Wednesday, February 4, 2009

Oh You Theory People and your Wind Shouting...

I ran into Becky in the library today, which struck me as a little ironic considering I was going to the lab to blog on the extremely dense Hacker’s Manifesto, having failed to get my internet at home to bend to my will. Becky of course inquired as to how the class was going, and I of course immediately launched into my usual tirade about theory, this time with an additional paragraph explaining the lead-in of Marx and his own manifesto as it fed so directly into our reading for today. I am not anti-Marxist by nature, nor am I even anti-theory; I have always actually been intrigued by the ideology behind most of it, despite its tendency to embed itself in turgid, exclusionary prose. I find Marxism intriguing because the economic lens is one through which we must inevitably view the world, since it permeates our lives so entirely. But cultural economy, or put another way, cultural capital – this is a concept that just turns my stomach.

Explaining the whole thing to Becky, who is herself a Lit student and thus ass deep in all of that theory jazz, I think I was able to put my finger on what I found so difficult about the whole thing: the obsolescence of the style, in its obvious imitation of Marx, cheapened the argument and made the idea itself seem obsolete. Ironic, I think, because the whole point it seemed to make was that the whole theory of Marxism, which proved impractical at least inasmuch as “communism” didn’t pan out, needed to be updated because it was outmoded. Paying homage to him or just raping the original style – couldn’t decide in the end.

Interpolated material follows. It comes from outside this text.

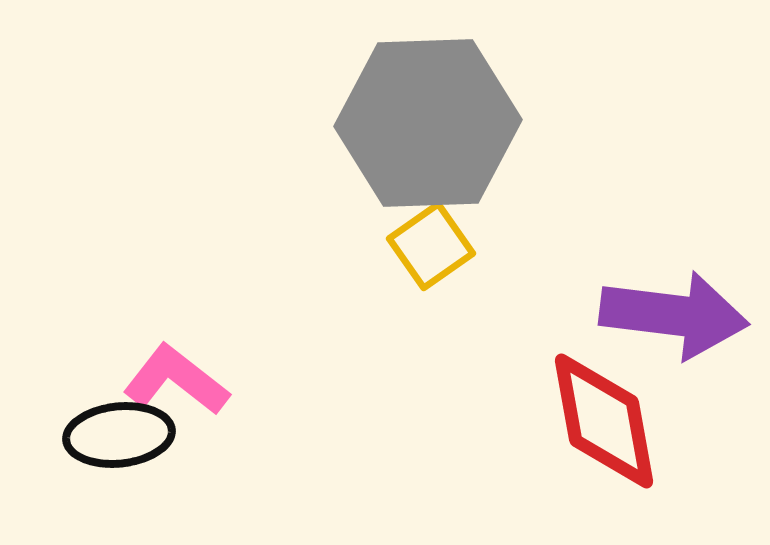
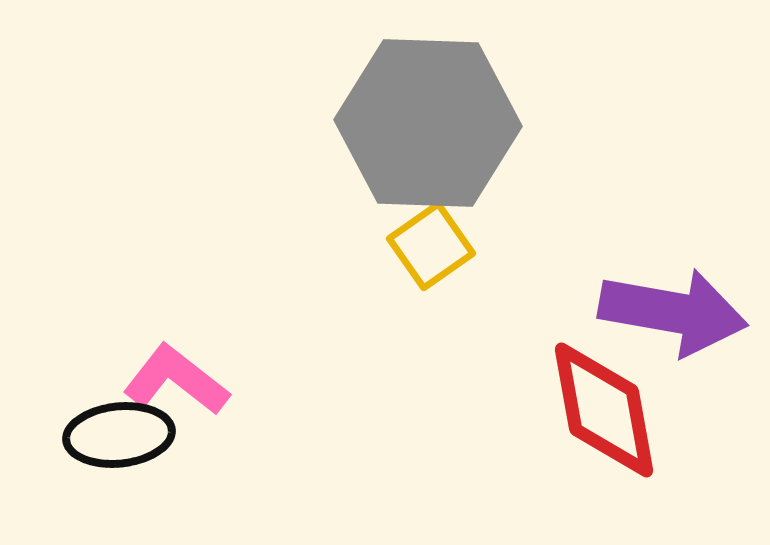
gray hexagon: rotated 4 degrees clockwise
purple arrow: moved 1 px left, 3 px up; rotated 3 degrees clockwise
red diamond: moved 11 px up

What I think got left out of the argument in its rush to explain the commodification of art and the hacker’s responsibility to fill a continuous need for the “abstract” was something Becky and I both agreed lies at the center of the artistic experience: the individual. While I think this attempts to address that notion, I’m not sure it quite makes it, or, more accurately, ends up contradicting itself in its adherence to the language of universals borrowed from our dear old Karl. We’re both reader response people through and through; in other words, we are both big believers in throwing out the application of a lot of traditional theory and coming back to a very basic, personal place. While I agree that commodification can determine what we experience and how we do so, I feel like this is a bit of a cop-out. The personalization of creative experience, both from the creative and receptive perspectives, can only be co-opted so much. Art is not material. And no amount of “vectoralist” intervention will make this so, not entirely anyway.

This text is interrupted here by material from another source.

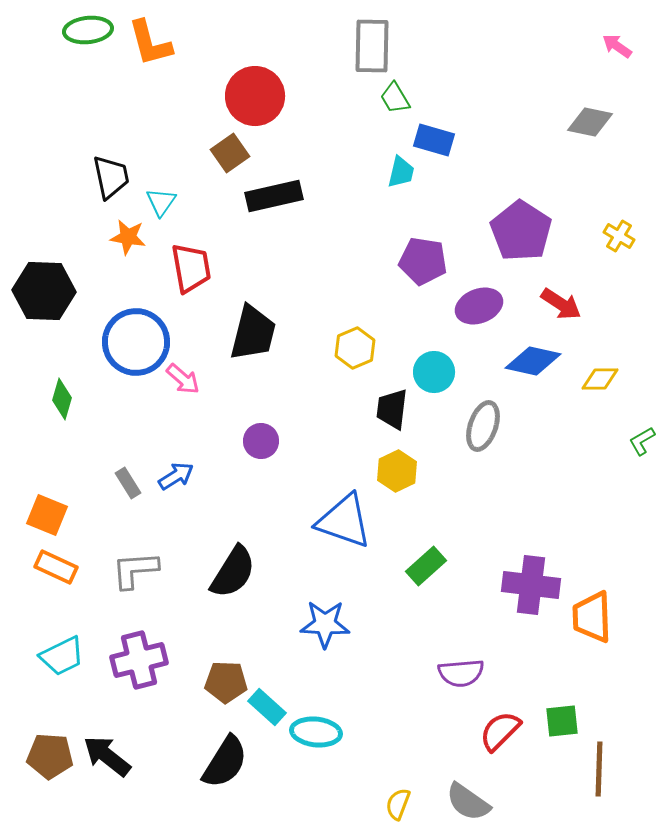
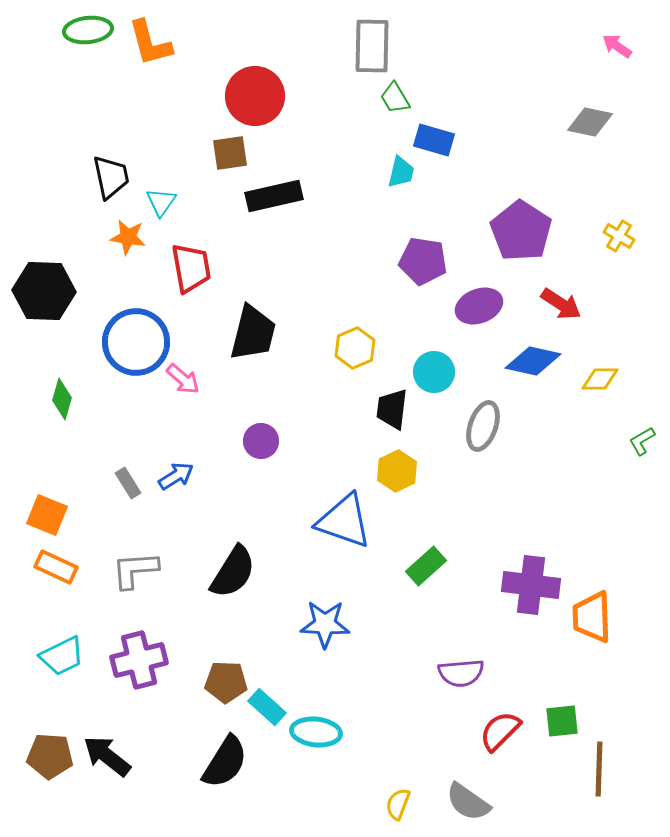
brown square at (230, 153): rotated 27 degrees clockwise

On a slightly divergent but similar note, I’ve just begun reading Michael Chabon’s recently released book of essays about reading and writing called Maps and Legends. He has some thoughts along similar lines: puts in his two cents about theory, fiction as entertainment, the fallacy of genre, and how much we seek to over-analyze art and categorize the hell of it. A lot more readable (and yeah, I’ll give you that he’s one person whose prose I will consistently pimp for anyone who’ll listen). It felt like a good companion to this piece for me. The essay is called “Trickster in a Suit of Lights: Thoughts on the Modern Short Story,” for anyone interested.

A couple things from the essay that stuck me as particularly relevant, for those interested:

With regard to his feelings as to why he reads/writes:
"I could uncork some stuff about reader response theory or the Lacanian parole. I could go on about the storytelling impulse and the need to make sense of experience through story. A spritz of Jung might scent the air. I could abduce Kafka's formula: 'A book must be an ice-axe to break the seas frozen inside our soul.' [...] But in the end--here's my point--it would still all boil down to entertainment, and its suave henchman, pleasure. Because when the axe bites the ice, you feel an answering throb of delight all the way from your hands to your shoulders, and the blade tolls like a bell for miles."

How so-called genre writers of any tack distinguish themselves:
"When it comes to conventions, their central impulse is not to flout or to follow them but, flouting or following, to play."

The Trickster in the evolution of fiction:
"Because Trickster is looking to stir things up, to scramble the conventions, to undo history and received notions of what is art and what is not, to sing for his supper, to find and lose himself in the act of entertaining. Trickster haunts the boundary lines, the margins, the secret shelves between the sections in the bookstore. And that is where, if it wants to renew itself in the way the novel has done so often in its long history, the short stort must, inevitably, go."

These are particularly relevant if you are willing to play a little bit with his references to "entertainment" and the "short story" as his ideas gestate.